The concept of the family home is an integral part of marriage. Whereas some couples wait until they’re engaged or have exchanged vows married before they buy a home, in many other cases one spouse will be moving into a property already owned by the other.

All is well, good and domestic – or it is until things go wrong, as they sadly often do.

Over the last decade, remarks made by a Law Lord in arguably one of the most notable double-headed divorce cases of recent times have had what I and my colleagues in JMW’s Family department believe to be a very significant impact across the country.

Lord Nicholls was speaking in May 2006 in a judgement which found in favour of Julia McFarlane and Melissa Miller
See: http://news.bbc.co.uk/1/hi/uk/5010888.stm

When it came to dividing joint marital assets and meeting the issue of the needs of the less well-off spouse which is so important in determining a divorce settlement, he said that as the family home enjoyed a central place in the relationship, it should be classed as the property of both husband and wife, regardless of whether it had been owned by one or other before they tied the knot.

The difficulty is that just as ‘need’ is one of the critical points of emphasis in divorce, so too is ‘fairness’.

Numerous commentators have argued that merely including the place where a couple lives in a package of items to be divided fails to take account of the nuances in a couple’s financial circumstances and can lead to an eventual outcome being regarded as distinctly unfair.

That’s not least because the starting point of the asset division formula is a 50-50 split.

I can understand fully how, in a long marriage, the importance of who bought the family home blurs into the background over time. Children may have been raised and much time spent together in the house.

Familiarity make it seems so much more of a joint asset than a property bought by a spouse before a short marriage which ends in divorce. The question of ownership (and who pays the mortgage) is much fresher in the memory.

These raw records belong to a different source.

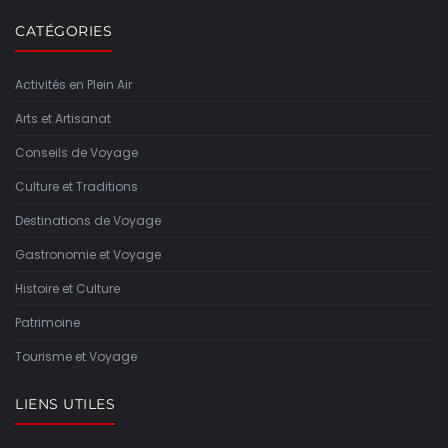
CATÉGORIES
Activités en Plein Air
Arts et Artisanat
Conseils de Voyage
Culture et Traditions
Destinations de Voyage
Gastronomie et Voyage
Histoire et Culture
Patrimoine
Tourisme et Voyage
LIENS UTILES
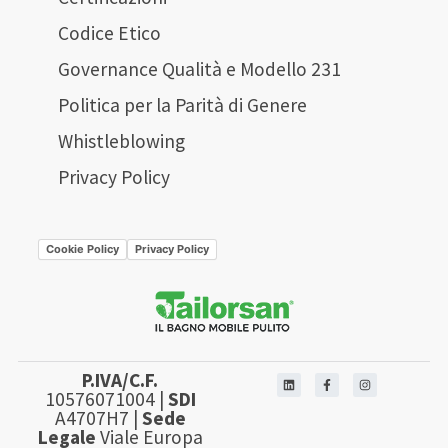
Codice Etico
Governance Qualità e Modello 231
Politica per la Parità di Genere
Whistleblowing
Privacy Policy
Cookie Policy
Privacy Policy
P.IVA/C.F.
10576071004 |
SDI
A4707H7 |
Sede
Legale
Viale Europa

During the last 10 years, judges in both the High Court and Court of Appeal have given their own interpretation of Lord Nicholls’ comments, departing from his suggestion of an equal split of a property’s value. However, other courts have stuck more rigorously and rigidly to his words.

That difference is now being seen as positively demanding clarity, especially as the House of Lords’ role as the highest court in the land has been assumed by the Supreme Court.

Making the position simpler would certainly not dilute the correct emphasis on providing a settlement to meet the ongoing needs of the less well-off spouse. Nor would it, in my opinion, appear as anything but fair to those who are literally able to provide home comforts so helpful to married couples at the start of their lives together.